◆ Task instructions
Look through the listing underneath for "belka", and copy every line that has it.

◆ Material provided
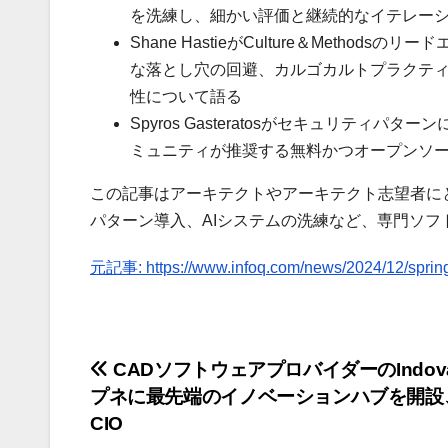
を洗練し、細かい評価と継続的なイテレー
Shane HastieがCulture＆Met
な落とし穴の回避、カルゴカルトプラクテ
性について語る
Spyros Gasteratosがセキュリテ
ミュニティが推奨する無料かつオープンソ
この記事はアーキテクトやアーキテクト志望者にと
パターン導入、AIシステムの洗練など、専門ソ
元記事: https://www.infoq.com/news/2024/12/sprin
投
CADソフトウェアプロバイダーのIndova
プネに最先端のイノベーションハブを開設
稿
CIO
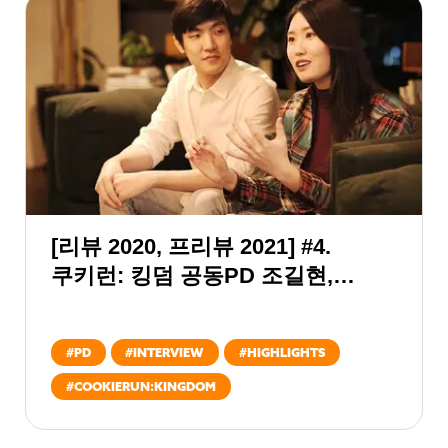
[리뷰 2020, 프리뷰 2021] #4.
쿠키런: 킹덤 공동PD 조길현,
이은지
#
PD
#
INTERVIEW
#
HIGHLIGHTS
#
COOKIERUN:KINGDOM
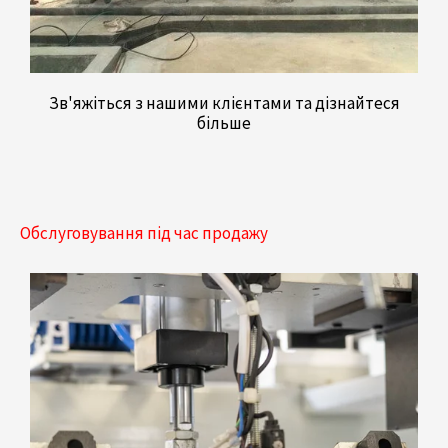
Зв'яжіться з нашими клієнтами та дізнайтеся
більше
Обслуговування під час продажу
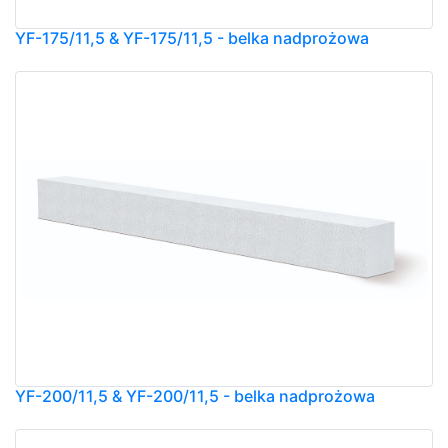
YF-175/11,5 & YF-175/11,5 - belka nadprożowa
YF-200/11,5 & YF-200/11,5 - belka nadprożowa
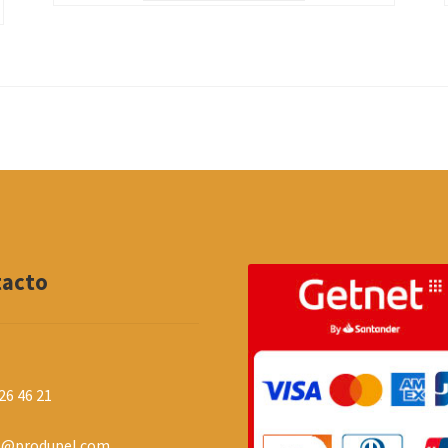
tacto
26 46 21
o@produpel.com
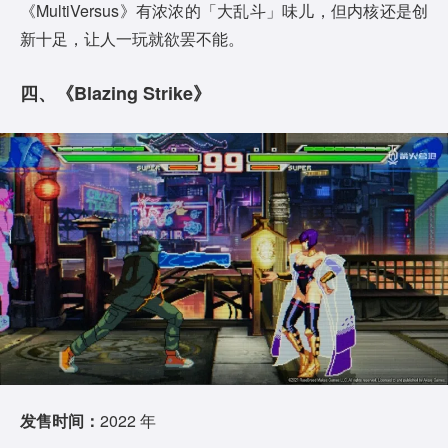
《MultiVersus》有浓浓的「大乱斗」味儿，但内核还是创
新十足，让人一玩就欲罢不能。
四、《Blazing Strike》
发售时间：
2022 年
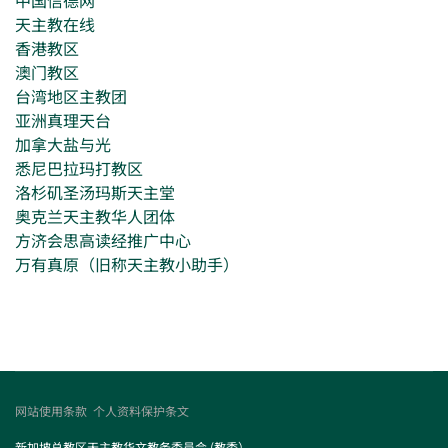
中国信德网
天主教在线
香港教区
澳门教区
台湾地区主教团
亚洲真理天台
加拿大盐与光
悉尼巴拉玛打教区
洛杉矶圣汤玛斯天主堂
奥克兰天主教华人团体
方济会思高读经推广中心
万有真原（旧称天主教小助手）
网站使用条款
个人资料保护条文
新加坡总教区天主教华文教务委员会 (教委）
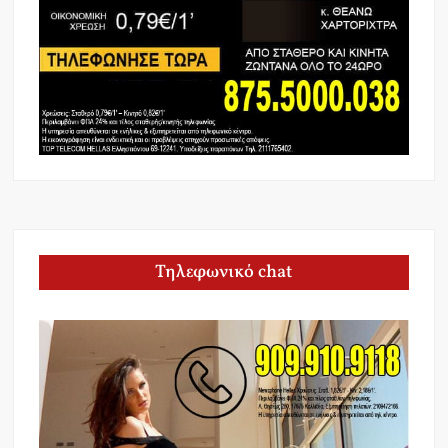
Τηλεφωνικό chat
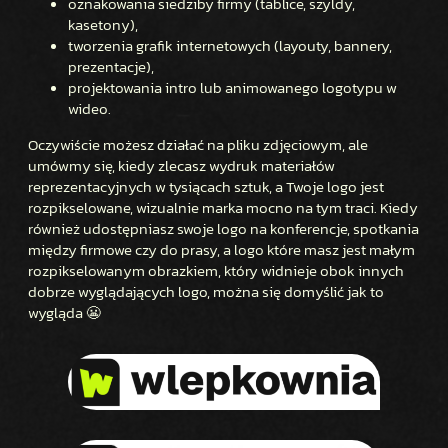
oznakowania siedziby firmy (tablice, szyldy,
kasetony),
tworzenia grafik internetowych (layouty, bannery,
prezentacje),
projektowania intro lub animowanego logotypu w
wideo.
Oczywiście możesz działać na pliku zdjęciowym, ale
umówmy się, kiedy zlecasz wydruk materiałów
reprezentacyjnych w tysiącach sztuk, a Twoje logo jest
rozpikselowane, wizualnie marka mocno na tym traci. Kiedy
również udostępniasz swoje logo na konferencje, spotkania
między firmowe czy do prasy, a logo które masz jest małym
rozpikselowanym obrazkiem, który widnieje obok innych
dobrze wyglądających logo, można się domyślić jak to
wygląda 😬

◆ Answer to this problem
YF-175/11,5 & YF-175/11,5 - belka nadprożowa
YF-200/11,5 & YF-200/11,5 - belka nadprożowa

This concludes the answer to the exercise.